I’m a big fan of The Descendants, the Alexander Payne, Hawaii-based movie with George Clooney in the pivotal role. While The Descendants received reasonable critical acclaim and won an Oscar for best adapted screenplay, I still feel the movie is a bit under-rated. Even at the time, you didn’t hear much buzz about it. Maybe that’s because the film is more heartfelt than whiz-bang. Clooney plays Matt King, an affluent Hawaiian from a pioneer family who is suddenly faced with a domestic crisis that forces him to try and re-connect with two good-hearted but troubled daughters.
Beyond the affecting characters and storyline, I also admired the fact that Hawaii, rather than serving as merely a scenic backdrop (hello there, Elvis), was itself a major player. The movie gave me a sense of what it’s like living in a seeming paradise, while still having to deal with the travails of life. Who can forget the scene when Matt frantically runs down the road in his flip-flops?

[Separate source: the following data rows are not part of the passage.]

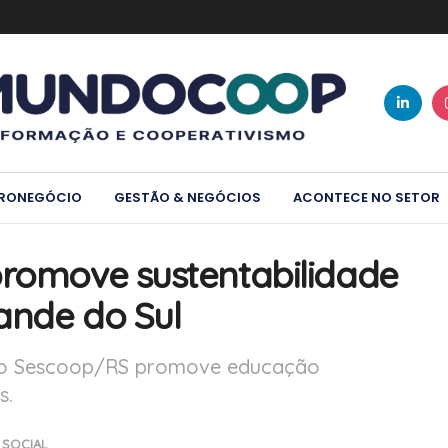
RONEGÓCIO
GESTÃO & NEGÓCIOS
ACONTECE NO SETOR
promove sustentabilidade
ande do Sul
 do Sescoop/RS promove educação
s.
SOCIAL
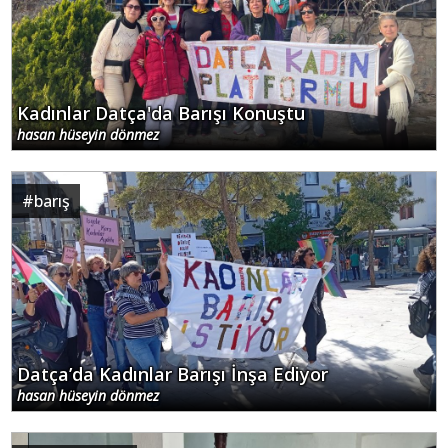
Kadınlar Datça'da Barışı Konuştu
hasan hüseyin dönmez
#
barış
Datça’da Kadınlar Barışı İnşa Ediyor
hasan hüseyin dönmez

I was also captivated by the traditional Hawaiian music featured in The Descendants. None of that Don Ho “Tiny Bubbles” dreck. This was the real deal, full of lovely, haunting melodies, sung mostly in Hawaiian and featuring the slack key guitar that defines music authenticity on the Islands. After months of searching, I managed to find the soundtrack CD in a downtown Toronto record store, and have yet to tire of it.
So, on a recent, first-time visit to the enchanting island of Kauai, where a good chunk of The Descendants takes place, instead of surfing, snorkeling and sunbathing, I searched out key locations from the movie. (I must do the same for Blowup one of these days. Where was that ghostly, lusciously-green park, anyway?)
The best was having a happy hour pint at the legendary Tahiti Nui pub, the intimate local establishment in Hanalei, where George Clooney and Beau Bridges chat away, sitting on a couple of the dozen or so vinyl-covered, old rickety bar stools.
The bar remains pretty much untouched by any fame from the movie, with only a small picture of George and Beau on the wall, amid many others from the bar’s 50-year history and its long-ago founder, “Auntie” Louise Marston. There was a slack key guitar guy on the bandstand and Julia Whitford, who’s in the movie, was trying out a new mai tai. “I’m bored,” she explained, “and you gotta keep trying new stuff to keep the customers coming back.”
Earlier, we had walked along majestic Hanalei Beach, looking for the vacation cottage that housed the family of the faithless Brian Speers, with whom Matt King’s wife was having an affair. There’s a funny scene involving George of the Jungle spying on the scoundrel by peeking over a hedge. We soon found the infamous abode, now peppered with signs reminding people like me that it was on private property.
Location groupie-ism, however, has its limits. We didn’t bother checking out the pricey St. Regis Princeville Resort, where Matt King registers with his kids and asks the desk clerk if Brian Speers is staying there. Nor did we pay the bucks for a tour of the beautiful, privately-owned ranch that stands in for the vast acreage owned by the King family, most of whom want to develop into resorts and shopping centres.
We watched the movie one more time before heading out on our location quest, and it was all good fun. Most locals have stories about the movie shoot. “My mother had lunch with George Clooney,” says the guy showing us around the old Hanalei mission house. (You wanna get away from the tourists? Tour the mission house. P.S. It’s great.)
The whole island, of course, is terrific, with a lot of history still standing, apart from the stunning scenery and lustrous beaches. At the lookout by the Kilauea Point lighthouse , we saw a humpback whale rise out of the ocean and splash down six times, while frigate birds, albatrosses, tropicbirds and, yes, red-footed boobies soared above the surrounding cliffs on one unforgettable morning.
So far, huge waves of tourism have given Kauai a pass. It retains a laid-back character, particularly in the small towns along the shores which have resisted development. And we never had a bad meal. As an added bonus, you can drop in at the most western independent bookstore in the US of A. It has a wonderful selection of book (always helpful for a bookstore…hehe). Business, the owner says, is good, and we were able to buy even more Hawaiian music, there.
The Descendants, the movie’s marvellous soundtrack, and Kauai, itself – all highly recommended. Mahalo.